*Task statement*:
Starting at the line below with "mo paso de mi declaración comercial a mi" and stopping at the line with "овременные DEX активно", please print each line exactly, those two included, and skip every picture.

(Page-level text extractions)
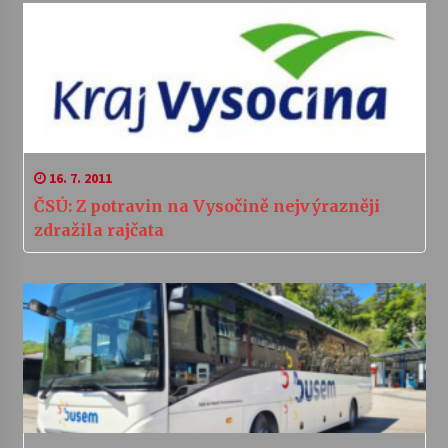
16. 7. 2011
ČSÚ: Z potravin na Vysočině nejvýrazněji
zdražila rajčata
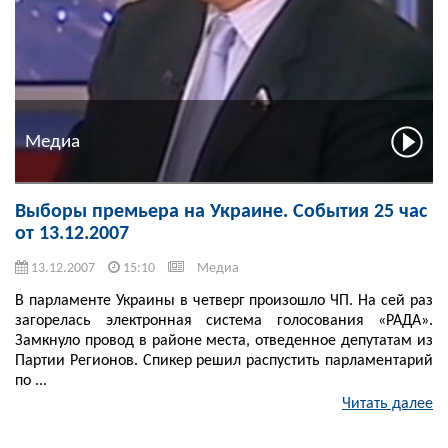
Медиа
Выборы премьера на Украине. События 25 час
от 13.12.2007
13.12.2007
15:10
Медиа
В парламенте Украины в четверг произошло ЧП. На сей раз
загорелась электронная система голосования «РАДА».
Замкнуло провод в районе места, отведенное депутатам из
Партии Регионов. Спикер решил распустить парламентарий
по ...
Читать далее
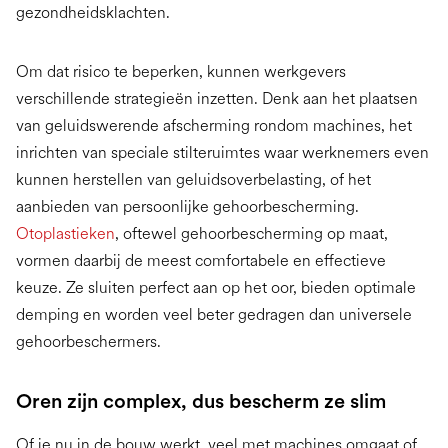
gezondheidsklachten.
Om dat risico te beperken, kunnen werkgevers
verschillende strategieën inzetten. Denk aan het plaatsen
van geluidswerende afscherming rondom machines, het
inrichten van speciale stilteruimtes waar werknemers even
kunnen herstellen van geluidsoverbelasting, of het
aanbieden van persoonlijke gehoorbescherming.
Otoplastieken
, oftewel gehoorbescherming op maat,
vormen daarbij de meest comfortabele en effectieve
keuze. Ze sluiten perfect aan op het oor, bieden optimale
demping en worden veel beter gedragen dan universele
gehoorbeschermers.
Oren zijn complex, dus bescherm ze slim
Of je nu in de bouw werkt, veel met machines omgaat of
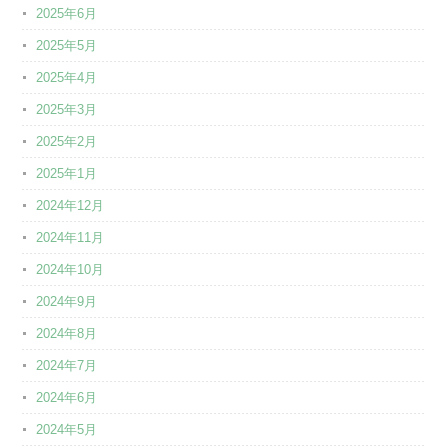
2025年6月
2025年5月
2025年4月
2025年3月
2025年2月
2025年1月
2024年12月
2024年11月
2024年10月
2024年9月
2024年8月
2024年7月
2024年6月
2024年5月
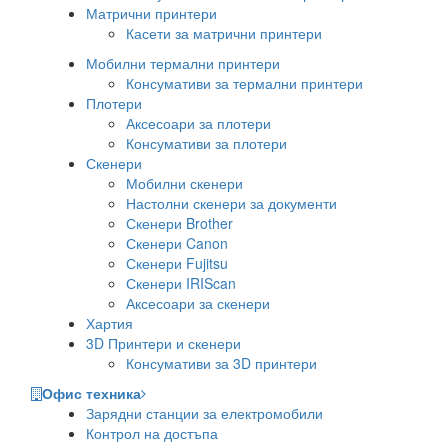
Матрични принтери
Касети за матрични принтери
Мобилни термални принтери
Консумативи за термални принтери
Плотери
Аксесоари за плотери
Консумативи за плотери
Скенери
Мобилни скенери
Настолни скенери за документи
Скенери Brother
Скенери Canon
Скенери Fujitsu
Скенери IRIScan
Аксесоари за скенери
Хартия
3D Принтери и скенери
Консумативи за 3D принтери
Офис техника
Зарядни станции за електромобили
Контрол на достъпа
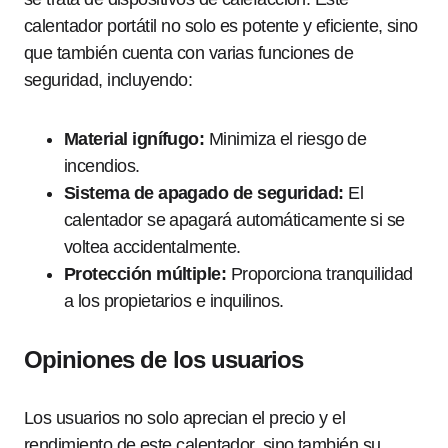
calentador portátil no solo es potente y eficiente, sino
que también cuenta con varias funciones de
seguridad, incluyendo:
Material ignífugo:
Minimiza el riesgo de
incendios.
Sistema de apagado de seguridad:
El
calentador se apagará automáticamente si se
voltea accidentalmente.
Protección múltiple:
Proporciona tranquilidad
a los propietarios e inquilinos.
Opiniones de los usuarios
Los usuarios no solo aprecian el precio y el
rendimiento de este calentador, sino también su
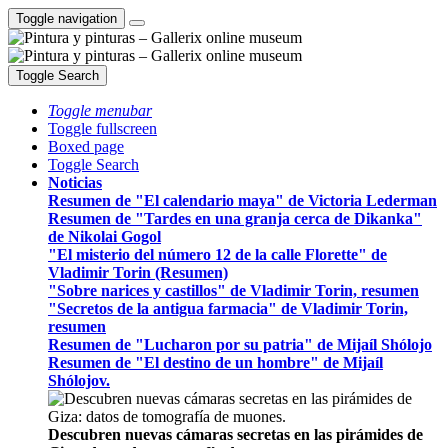
Toggle navigation
Toggle Search
Toggle menubar
Toggle fullscreen
Boxed page
Toggle Search
Noticias
Resumen de "El calendario maya" de Victoria Lederman
Resumen de "Tardes en una granja cerca de Dikanka"
de Nikolai Gogol
"El misterio del número 12 de la calle Florette" de
Vladimir Torin (Resumen)
"Sobre narices y castillos" de Vladimir Torin, resumen
"Secretos de la antigua farmacia" de Vladimir Torin,
resumen
Resumen de "Lucharon por su patria" de Mijaíl Shólojo
Resumen de "El destino de un hombre" de Mijaíl
Shólojov.
Descubren nuevas cámaras secretas en las pirámides de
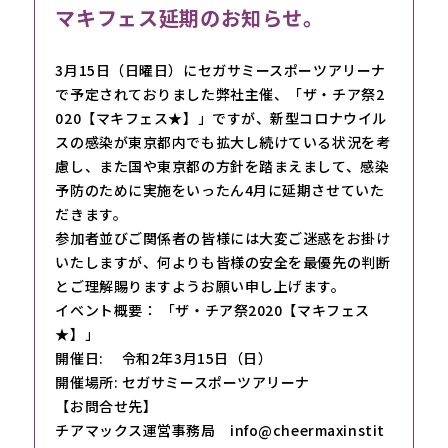
マキフェス延期のお知らせ。
3月15日（日曜日）にセガサミースポーツアリーナ
で予定されておりました弊社主催、「ザ・チア祭2
020【マキフェス★】」ですが、新型コロナウイル
スの感染が東京都内でも拡大し続けている状況を考
慮し、また国や東京都の方針を踏まえまして、感染
予防のために実施をいったん4月に延期させていた
だきます。
参加者並びご関係者の皆様には大変ご迷惑をお掛け
いたしますが、何よりも皆様の安全を最優先の判断
とご理解賜りますようお願い申し上げます。
イベント概要： 「ザ・チア祭2020【マキフェス
★】」
開催日: 令和2年3月15日（日）
開催場所: セガサミースポーツアリーナ
【お問合せ先】
チアマックス運営事務局 info@cheermaxinstit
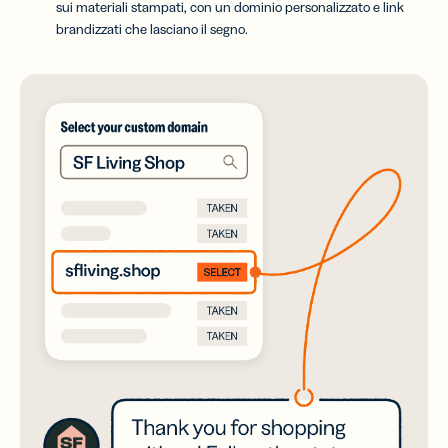
sui materiali stampati, con un dominio personalizzato e link
brandizzati che lasciano il segno.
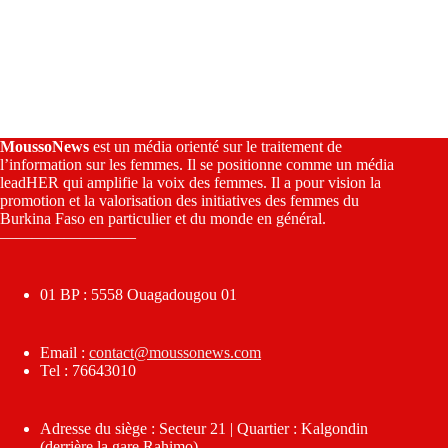
MoussoNews
est un média orienté sur le traitement de
l’information sur les femmes. Il se positionne comme un média
leadHER qui amplifie la voix des femmes. Il a pour vision la
promotion et la valorisation des initiatives des femmes du
Burkina Faso en particulier et du monde en général.
————————–
01 BP : 5558 Ouagadougou 01
Email :
contact@moussonews.com
Tel : 76643010
Adresse du siège : Secteur 21 | Quartier : Kalgondin
(derrière la gare Rahimo)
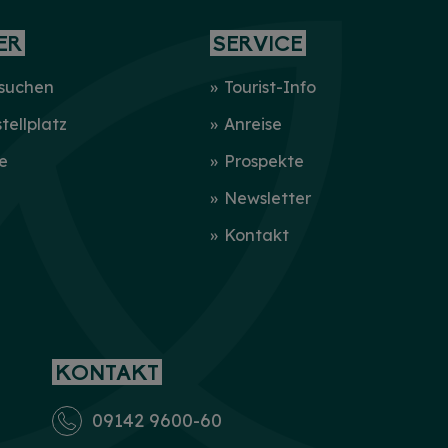
ER
SERVICE
 suchen
Tourist-Info
ellplatz
Anreise
e
Prospekte
Newsletter
Kontakt
KONTAKT
09142 9600-60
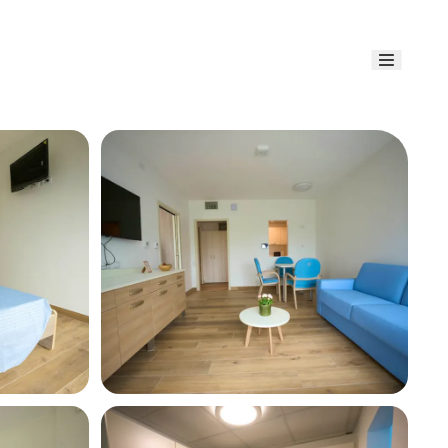
Link uti
Blog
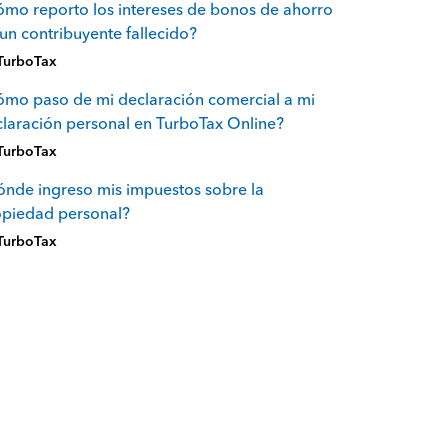
mo reporto los intereses de bonos de ahorro
un contribuyente fallecido?
TurboTax
mo paso de mi declaración comercial a mi
laración personal en TurboTax Online?
TurboTax
nde ingreso mis impuestos sobre la
opiedad personal?
TurboTax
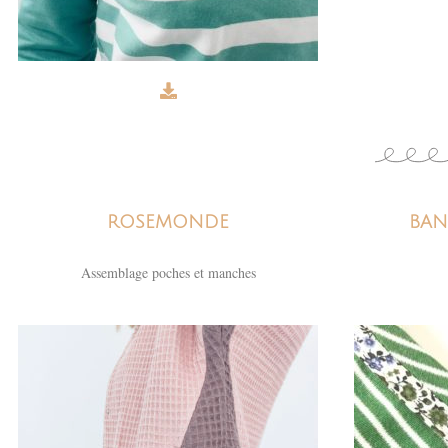
ROSEMONDE
BAN
Assemblage poches et manches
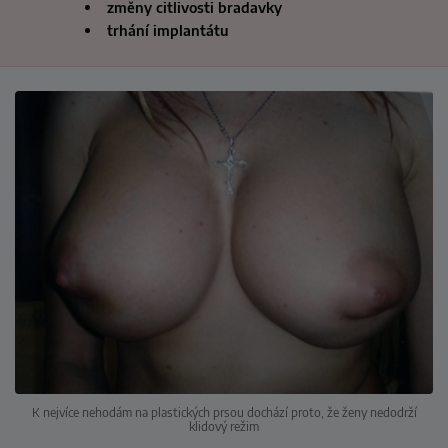
změny citlivosti bradavky
trhání implantátu
K nejvíce nehodám na plastických prsou dochází proto, že ženy nedodrží
klidový režim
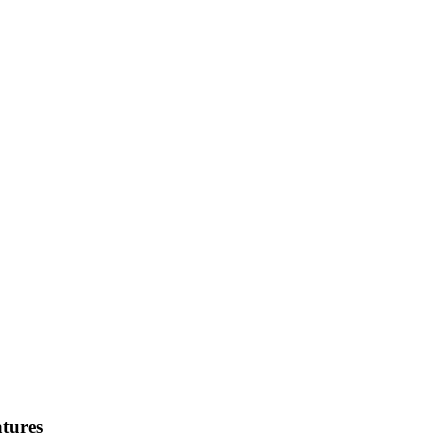
tures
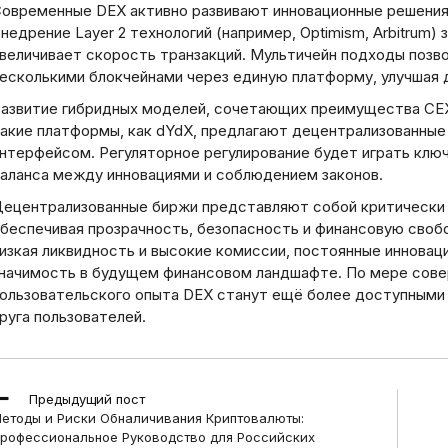
овременные DEX активно развивают инновационные решения
недрение Layer 2 технологий (например, Optimism, Arbitrum)
величивает скорость транзакций. Мультичейн подходы позв
есколькими блокчейнами через единую платформу, улучшая 
азвитие гибридных моделей, сочетающих преимущества CEX
акие платформы, как dYdX, предлагают децентрализованны
нтерфейсом. Регуляторное регулирование будет играть ключ
аланса между инновациями и соблюдением законов.
ецентрализованные биржи представляют собой критически
беспечивая прозрачность, безопасность и финансовую свобо
изкая ликвидность и высокие комиссии, постоянные инноваци
начимость в будущем финансовом ландшафте. По мере сове
ользовательского опыта DEX станут ещё более доступными
руга пользователей.
ead
Предыдущий пост
ore
етоды и Риски Обналичивания Криптовалюты:
rticles
рофессиональное Руководство для Российских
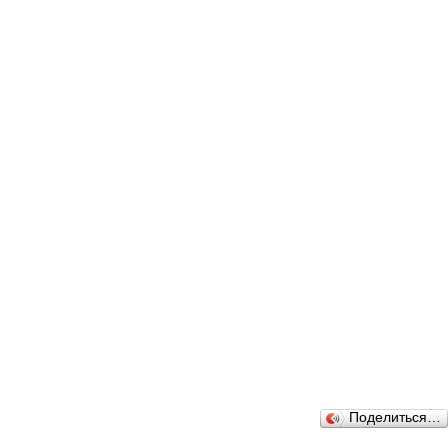
Поделиться…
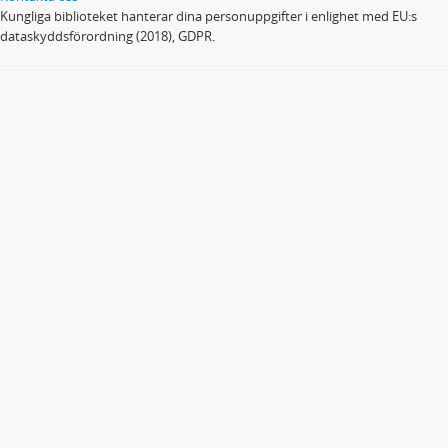
Kungliga biblioteket hanterar dina personuppgifter i enlighet med EU:s
dataskyddsförordning (2018), GDPR.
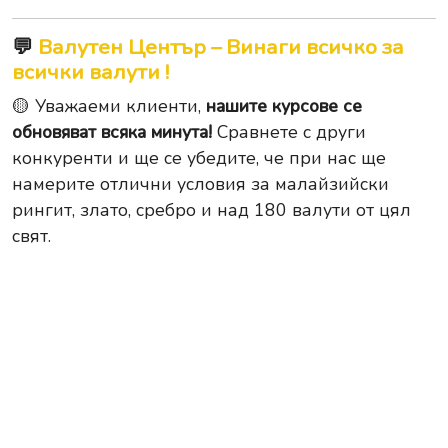
💬
Валутен Център – Винаги всичко за
всички валути !
🟡 Уважаеми клиенти,
нашите курсове се
обновяват всяка минута!
Сравнете с други
конкуренти и ще се убедите, че при нас ще
намерите отлични условия за малайзийски
рингит, злато, сребро и над 180 валути от цял
свят.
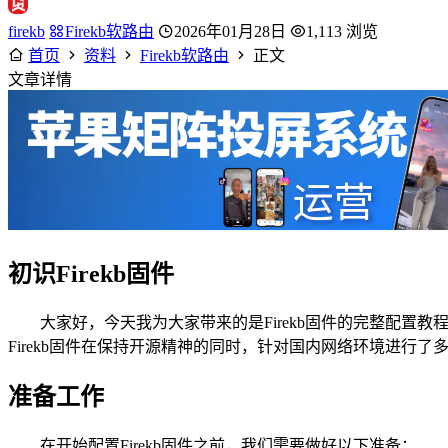
firekb
Firekb软路由
2026年01月28日
1,113 浏览
首页
资料
Firekb软路由
正文
文章详情
初识Firekb固件
大家好，今天我为大家带来的是Firekb固件的完整配置教程
Firekb固件在保持开源精神的同时，针对国内网络环境进行
准备工作
在开始配置Firekb固件之前，我们需要做好以下准备：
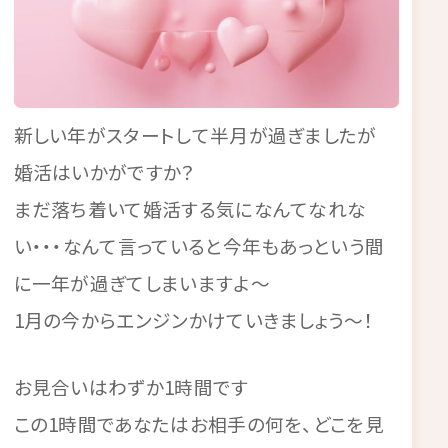
新しい年がスタートして半月が過ぎましたが
婚活はいかがですか？
まだ落ち着いて婚活する気になんてなれな
い・・・なんて言っていると今年もあっという間
に一年が過ぎてしまいますよ～
1月の今からエンジンかけていきましょう～！
お見合いはわずか1時間です
この1時間であなたはお相手の何を、どこを見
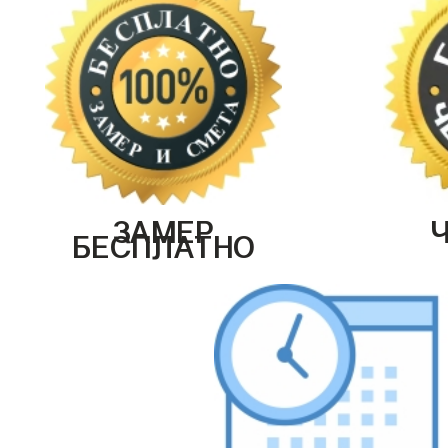
ЗАМЕР
БЕСПЛАТНО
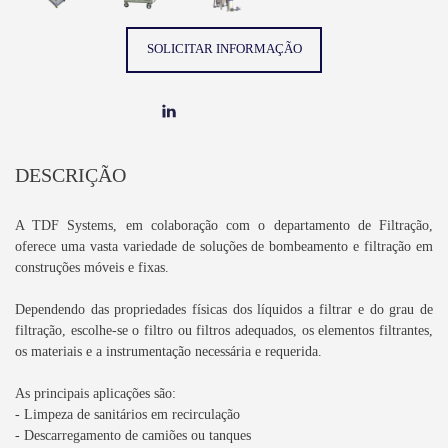
SOLICITAR INFORMAÇÃO
DESCRIÇÃO
A TDF Systems, em colaboração com o departamento de Filtração,
oferece uma vasta variedade de soluções de bombeamento e filtração em
construções móveis e fixas.
Dependendo das propriedades físicas dos líquidos a filtrar e do grau de
filtração, escolhe-se o filtro ou filtros adequados, os elementos filtrantes,
os materiais e a instrumentação necessária e requerida.
As principais aplicações são:
- Limpeza de sanitários em recirculação
- Descarregamento de camiões ou tanques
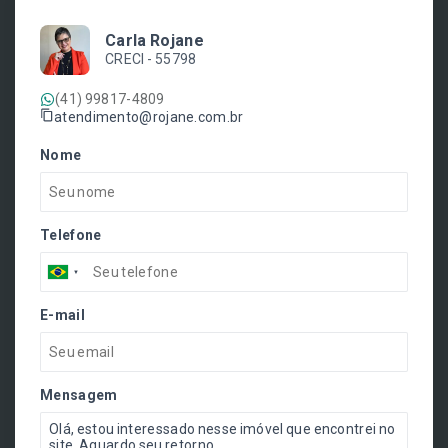
Carla Rojane
CRECI -
55798
(41) 99817-4809
atendimento@rojane.com.br
Nome
Telefone
E-mail
Mensagem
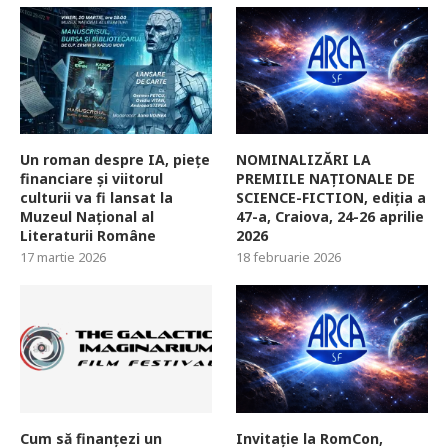
Un roman despre IA, piețe
NOMINALIZĂRI LA
financiare și viitorul
PREMIILE NAȚIONALE DE
culturii va fi lansat la
SCIENCE-FICTION, ediția a
Muzeul Național al
47-a, Craiova, 24-26 aprilie
Literaturii Române
2026
17 martie 2026
18 februarie 2026
Cum să finanțezi un
Invitație la RomCon,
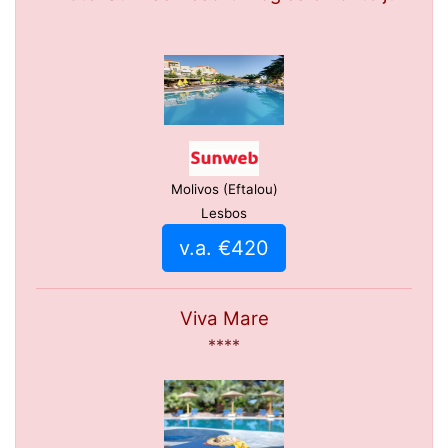
Molivos (Eftalou)
Lesbos
v.a. €420
Viva Mare
****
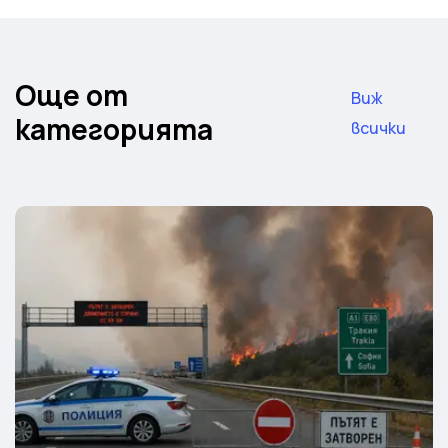
Още от
Виж
категорията
всички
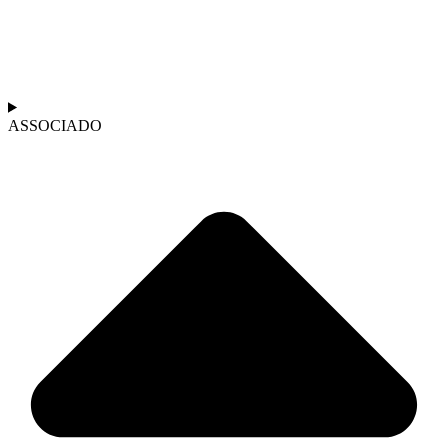
ASSOCIADO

*Answer to this exercise*:
mo paso de mi declaración comercial a mi
laración personal en TurboTax Online?
TurboTax
nde ingreso mis impuestos sobre la
opiedad personal?
TurboTax
ROSEMONDE
BAN
Assemblage poches et manches
změny citlivosti bradavky
trhání implantátu
K nejvíce nehodám na plastických prsou dochází proto, že ženy nedodrží
klidový režim
tures
овременные DEX активно развивают инновационные решения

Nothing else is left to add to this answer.